PROBLEM STATEMENT: Nothing but the text of the listing, repeated exactly, belongs in the answer; leave the images out.

SOURCE RECORDS:
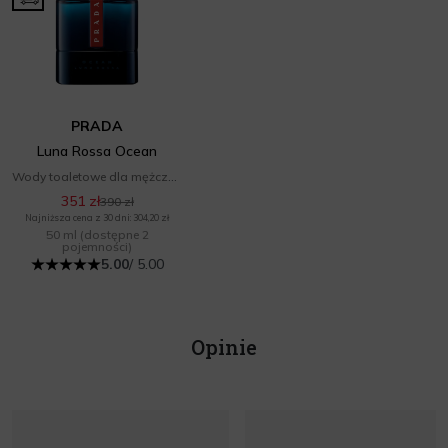
PRADA
Luna Rossa Ocean
Wody toaletowe dla mężczyzn
351 zł
390 zł
Najniższa cena z 30 dni: 304,20 zł
50 ml
(dostępne 2
pojemności)
5.00
/ 5.00
Opinie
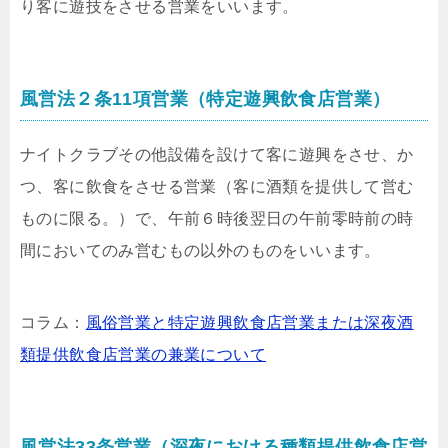
り客に遊技をさせる営業をいいます。
風営法２条11項営業（特定遊興飲食店営業）
ナイトクラブその他設備を設けて客に遊興をさせ、か
つ、客に飲食をさせる営業（客に酒類を提供して営む
ものに限る。）で、午前６時後翌日の午前零時前の時
間においてのみ営むもの以外のものをいいます。
コラム：
風俗営業と特定遊興飲食店営業または深夜酒
類提供飲食店営業の兼業について
風営法33条営業（深夜における種類提供飲食店営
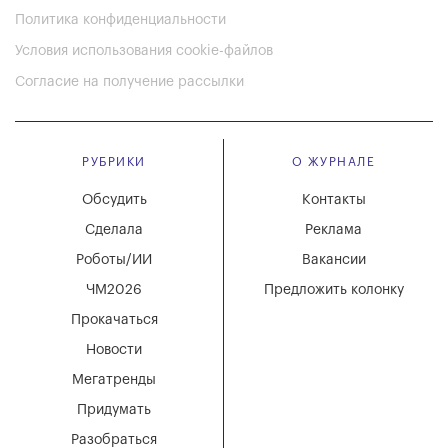
Политика конфиденциальности
Условия использования cookie-файлов
Согласие на получение рассылки
РУБРИКИ
О ЖУРНАЛЕ
Обсудить
Контакты
Сделала
Реклама
Роботы/ИИ
Вакансии
ЧМ2026
Предложить колонку
Прокачаться
Новости
Мегатренды
Придумать
Разобраться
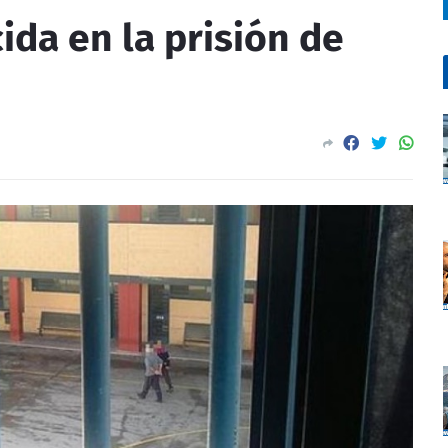
ida en la prisión de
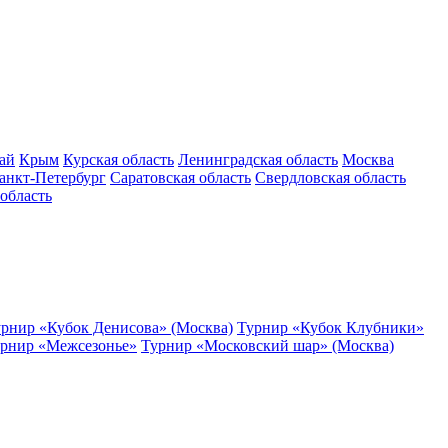
ай
Крым
Курская область
Ленинградская область
Москва
анкт-Петербург
Саратовская область
Свердловская область
область
рнир «Кубок Денисова» (Москва)
Турнир «Кубок Клубники»
рнир «Межсезонье»
Турнир «Московский шар» (Москва)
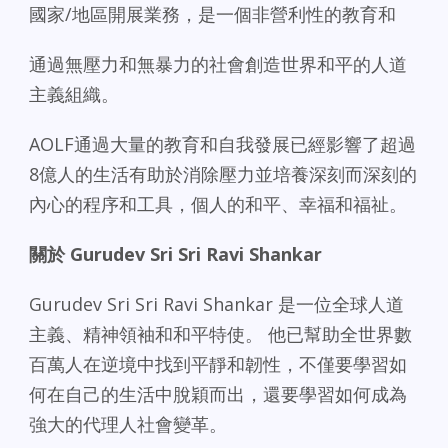
國家/地區開展業務，是一個非營利性的教育和
通過無壓力和無暴力的社會創造世界和平的人道
主義組織。
AOLF通過大量的教育和自我發展已經影響了超過
8億人的生活有助於消除壓力並培養深刻而深刻的
內心的程序和工具，個人的和平、幸福和福祉。
關於 Gurudev Sri Sri Ravi Shankar
Gurudev Sri Sri Ravi Shankar 是一位全球人道
主義、精神領袖和和平特使。 他已幫助全世界數
百萬人在逆境中找到平靜和韌性，不僅要學習如
何在自己的生活中脫穎而出，還要學習如何成為
強大的代理人社會變革。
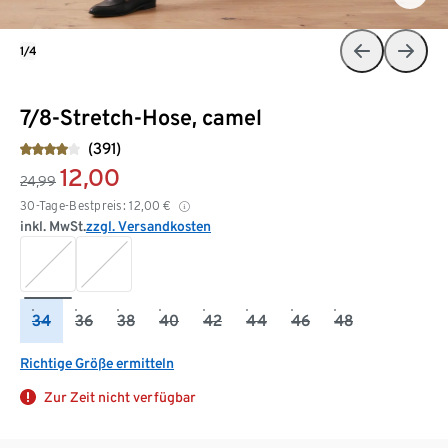
1/4
7/8-Stretch-Hose, camel
(391)
12,00
24,99
30-Tage-Bestpreis:
12,00
€
inkl. MwSt.
zzgl. Versandkosten
34
36
38
40
42
44
46
48
Richtige Größe ermitteln
Zur Zeit nicht verfügbar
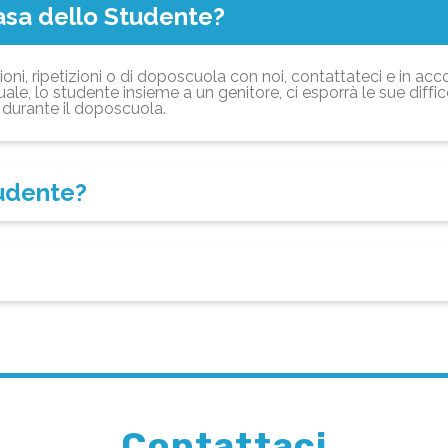
asa dello Studente?
ioni, ripetizioni o di doposcuola con noi, contattateci e in acc
ale, lo studente insieme a un genitore, ci esporrà le sue diffi
durante il doposcuola.
tudente?
Contattaci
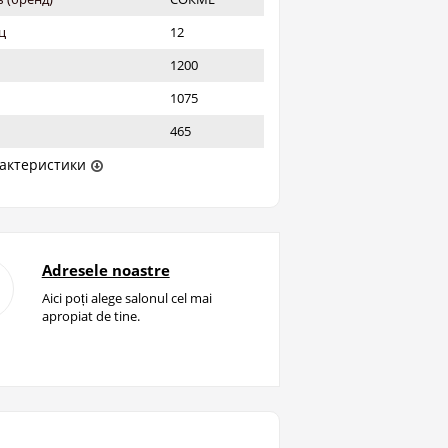
ц
12
1200
1075
465
актеристики
Adresele noastre
Aici poți alege salonul cel mai
apropiat de tine.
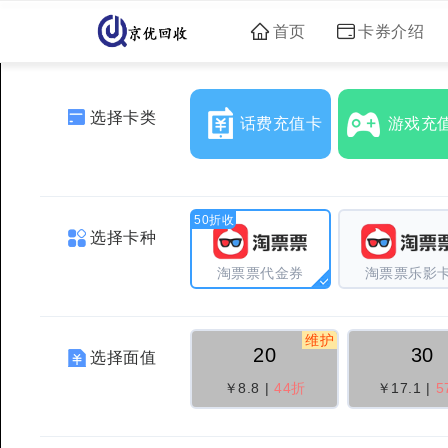
首页
卡券介绍
选择卡类
话费充值卡
游戏充
50折收
选择卡种
淘票票代金券
淘票票乐影
维护
20
30
选择面值
￥8.8
|
44折
￥17.1
|
5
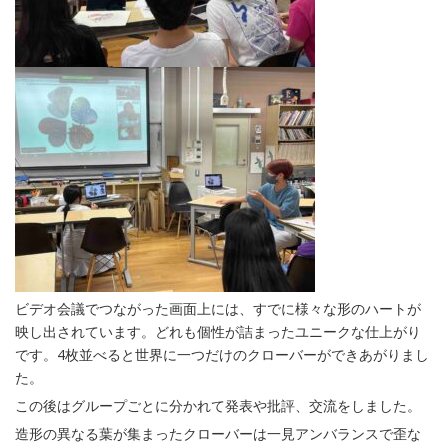
ビデオ会議でつながった画面上には、すでに様々な形のハートが
映し出されています。どれも個性が詰まったユニークな仕上がり
です。4枚並べると世界に一つだけのクローバーができあがりまし
た。
この後はグループごとに分かれて発表や批評、交流をしました。
造形の異なる葉が集まったクローバーは一見アンバランスで歪な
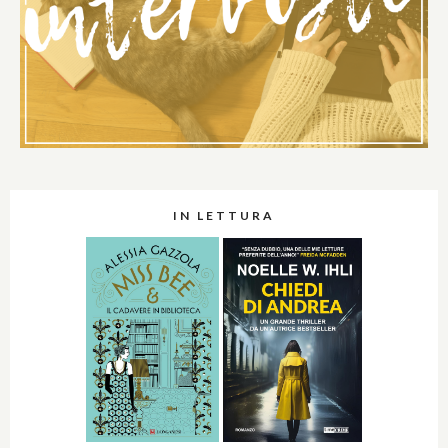
IN LETTURA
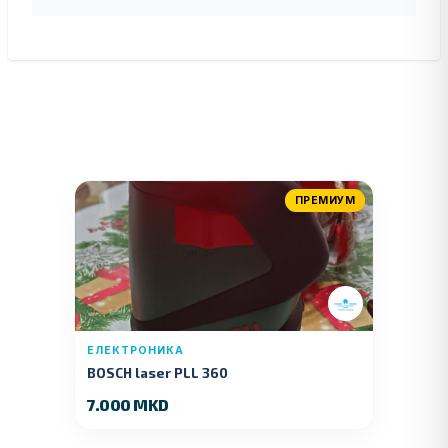
ПРЕМИУМ
ЕЛЕКТРОНИКА
BOSCH laser PLL 360
7.000 MKD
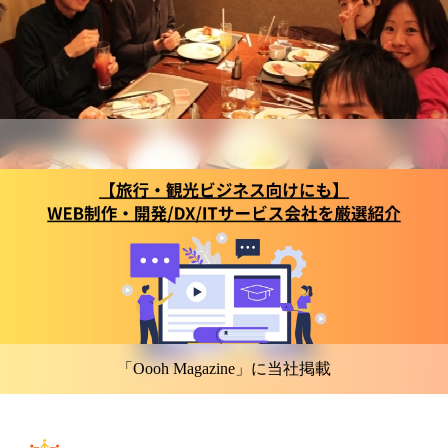
「Oooh Magazine」に当社掲載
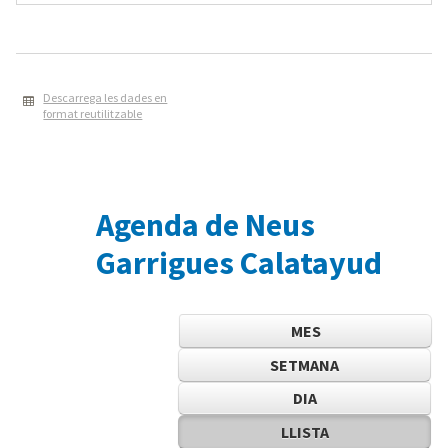
Descarrega les dades en
format reutilitzable
Agenda de Neus
Garrigues Calatayud
MES
SETMANA
DIA
LLISTA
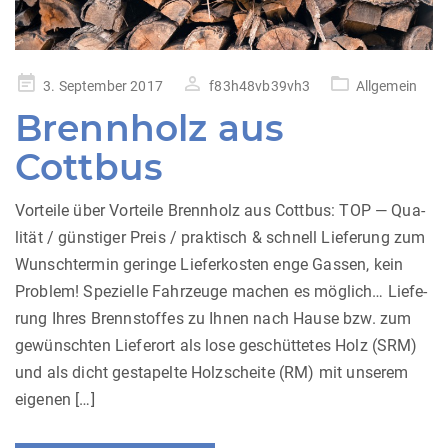
Posted
3. September 2017
f83h48vb39vh3
Allgemein
on
Brenn­holz aus
Cottbus
Vor­tei­le über Vor­tei­le Brenn­holz aus Cott­bus: TOP — Qua­
li­tät / güns­ti­ger Preis / prak­tisch & schnell Lie­fe­rung zum
Wunsch­ter­min gerin­ge Lie­fer­kos­ten enge Gas­sen, kein
Pro­blem! Spe­zi­el­le Fahr­zeu­ge machen es mög­lich… Lie­fe­
rung Ihres Brenn­stof­fes zu Ihnen nach Hau­se bzw. zum
gewünsch­ten Lie­fer­ort als lose geschüt­te­tes Holz (SRM)
und als dicht gesta­pel­te Holz­schei­te (RM) mit unse­rem
eigenen […]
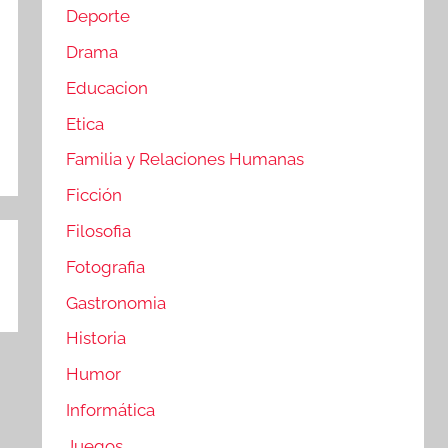
Deporte
Drama
Educacion
Etica
Familia y Relaciones Humanas
Ficción
Filosofia
Fotografia
Gastronomia
Historia
Humor
Informática
Juegos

ANSWER BELOW:
PRADA
Luna Rossa Ocean
Wody toaletowe dla mężczyzn
351 zł
390 zł
Najniższa cena z 30 dni: 304,20 zł
50 ml
(dostępne 2
pojemności)
5.00
/ 5.00
Opinie
り客に遊技をさせる営業をいいます。
風営法２条11項営業（特定遊興飲食店営業）
ナイトクラブその他設備を設けて客に遊興をさせ、か
つ、客に飲食をさせる営業（客に酒類を提供して営む
ものに限る。）で、午前６時後翌日の午前零時前の時
間においてのみ営むもの以外のものをいいます。
コラム：
風俗営業と特定遊興飲食店営業または深夜酒
類提供飲食店営業の兼業について
風営法33条営業（深夜における種類提供飲食店営
Политика конфиденциальности
Условия использования cookie-файлов
Согласие на получение рассылки
РУБРИКИ
О ЖУРНАЛЕ
Обсудить
Контакты
Сделала
Реклама
Роботы/ИИ
Вакансии
ЧМ2026
Предложить колонку
Прокачаться
Новости
Мегатренды
Придумать
Разобраться
ida en la prisión de
ай
Крым
Курская область
Ленинградская область
Москва
анкт-Петербург
Саратовская область
Свердловская область
область
рнир «Кубок Денисова» (Москва)
Турнир «Кубок Клубники»
рнир «Межсезонье»
Турнир «Московский шар» (Москва)
國家/地區開展業務，是一個非營利性的教育和
通過無壓力和無暴力的社會創造世界和平的人道
主義組織。
AOLF通過大量的教育和自我發展已經影響了超過
8億人的生活有助於消除壓力並培養深刻而深刻的
內心的程序和工具，個人的和平、幸福和福祉。
關於 Gurudev Sri Sri Ravi Shankar
Gurudev Sri Sri Ravi Shankar 是一位全球人道
主義、精神領袖和和平特使。 他已幫助全世界數
百萬人在逆境中找到平靜和韌性，不僅要學習如
何在自己的生活中脫穎而出，還要學習如何成為
強大的代理人社會變革。
1/4
7/8-Stretch-Hose, camel
(391)
12,00
24,99
30-Tage-Bestpreis:
12,00
€
inkl. MwSt.
zzgl. Versandkosten
34
36
38
40
42
44
46
48
Richtige Größe ermitteln
Zur Zeit nicht verfügbar
asa dello Studente?
ioni, ripetizioni o di doposcuola con noi, contattateci e in acc
ale, lo studente insieme a un genitore, ci esporrà le sue diffi
durante il doposcuola.
tudente?
Contattaci
ц
12
1200
1075
465
актеристики
Adresele noastre
Aici poți alege salonul cel mai
apropiat de tine.
首页
卡券介绍
选择卡类
话费充值卡
游戏充
50折收
选择卡种
淘票票代金券
淘票票乐影
维护
20
30
选择面值
￥8.8
|
44折
￥17.1
|
5
ビデオ会議でつながった画面上には、すでに様々な形のハートが
映し出されています。どれも個性が詰まったユニークな仕上がり
です。4枚並べると世界に一つだけのクローバーができあがりまし
た。
この後はグループごとに分かれて発表や批評、交流をしました。
造形の異なる葉が集まったクローバーは一見アンバランスで歪な
IN LETTURA
ПРЕМИУМ
ЕЛЕКТРОНИКА
BOSCH laser PLL 360
7.000 MKD
「Oooh Magazine」に当社掲載
Descarrega les dades en
format reutilitzable
Agenda de Neus
Garrigues Calatayud
MES
SETMANA
DIA
LLISTA
Posted
3. September 2017
f83h48vb39vh3
Allgemein
on
Brenn­holz aus
Cottbus
Vor­tei­le über Vor­tei­le Brenn­holz aus Cott­bus: TOP — Qua­
li­tät / güns­ti­ger Preis / prak­tisch & schnell Lie­fe­rung zum
Wunsch­ter­min gerin­ge Lie­fer­kos­ten enge Gas­sen, kein
Pro­blem! Spe­zi­el­le Fahr­zeu­ge machen es mög­lich… Lie­fe­
rung Ihres Brenn­stof­fes zu Ihnen nach Hau­se bzw. zum
gewünsch­ten Lie­fer­ort als lose geschüt­te­tes Holz (SRM)
und als dicht gesta­pel­te Holz­schei­te (RM) mit unse­rem
eigenen […]
Deporte
Drama
Educacion
Etica
Familia y Relaciones Humanas
Ficción
Filosofia
Fotografia
Gastronomia
Historia
Humor
Informática
Juegos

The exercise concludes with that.